I wanted a design for the cover of TWS that was more professional than my efforts, so I engaged a local graphic artist, Heidi Counsell, to do up some designs featuring Mirrortac fighting a serpent (Snerk). Her interpretation was a little different, and she had added a tail initially. I had her remove the tail and went with this version that appears on the cover of my print version.
Later my daughter produced an anime version that departed further from the no-neck Mirrortac, but I found I could live with it and accepted that there could be various interpretations of the character.
When I wanted to publish Three Stones of Destiny, I engaged Irish graphic artist Michael Lenehan to create yet another version for the ebook. The print book cover focused on the antagonist Yidu but Michael had created auxiliary versions of Mirrortac that I used elsewhere.

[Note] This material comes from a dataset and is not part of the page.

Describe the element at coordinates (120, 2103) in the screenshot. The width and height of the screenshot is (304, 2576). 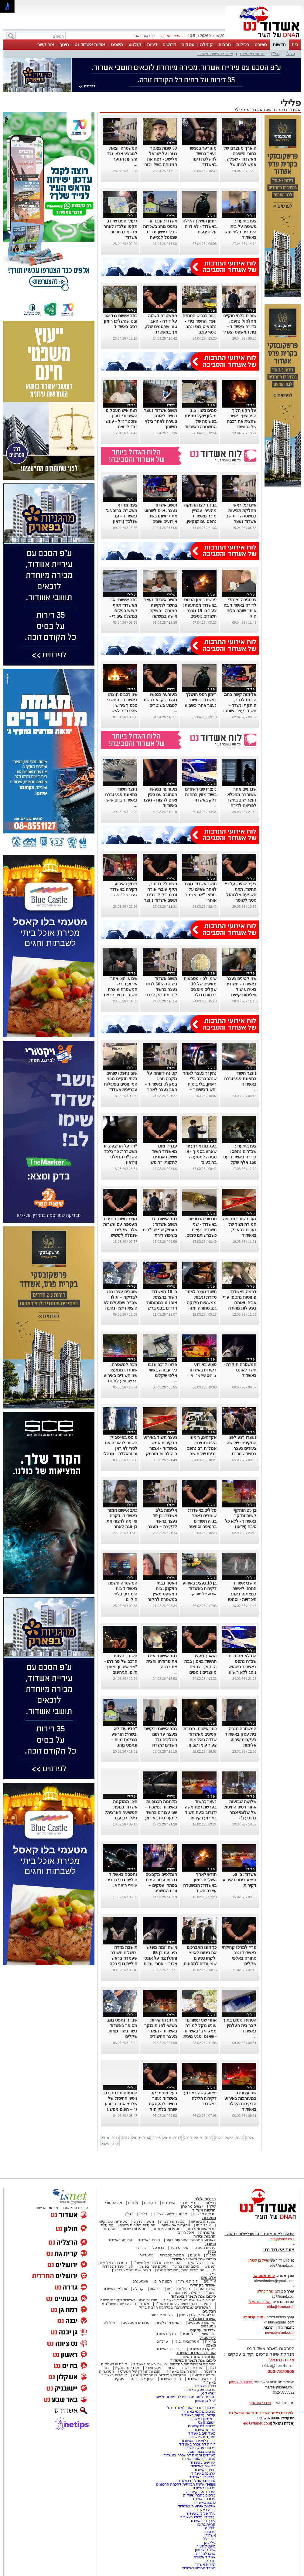
I see `התפתחות בחקירת ניסיון החיסול של שלומי אמר ברובע ג׳ – חפים מפשע נקלעו לירי` at that location.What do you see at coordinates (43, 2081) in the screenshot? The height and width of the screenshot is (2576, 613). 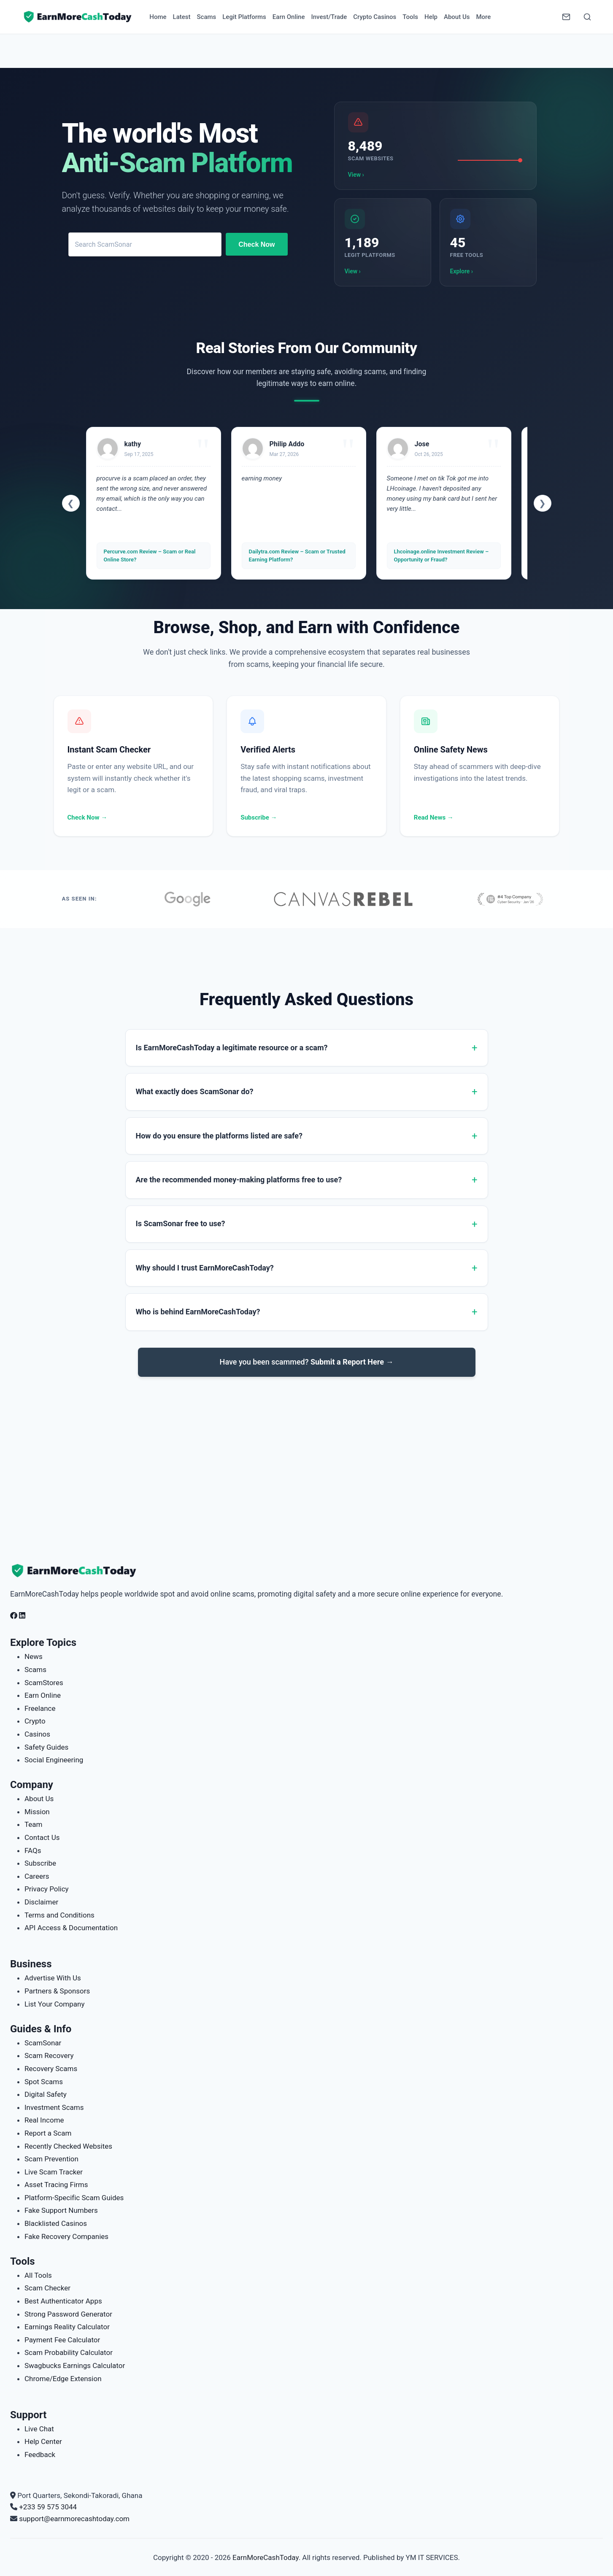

Lately, I have been dabbling with Daz Studio to create morphs that approximate the character, and the nearest I could get with what I have in the software, was this latest offering. I would prefer to see more fur and less human, but am restricted by what I can afford and what the software offers. It is a good software system that enables people to create animations. I have made a small animation but am still learning to simply create still figures and settings. This figure was created from a human form that allowed morphing and reforming.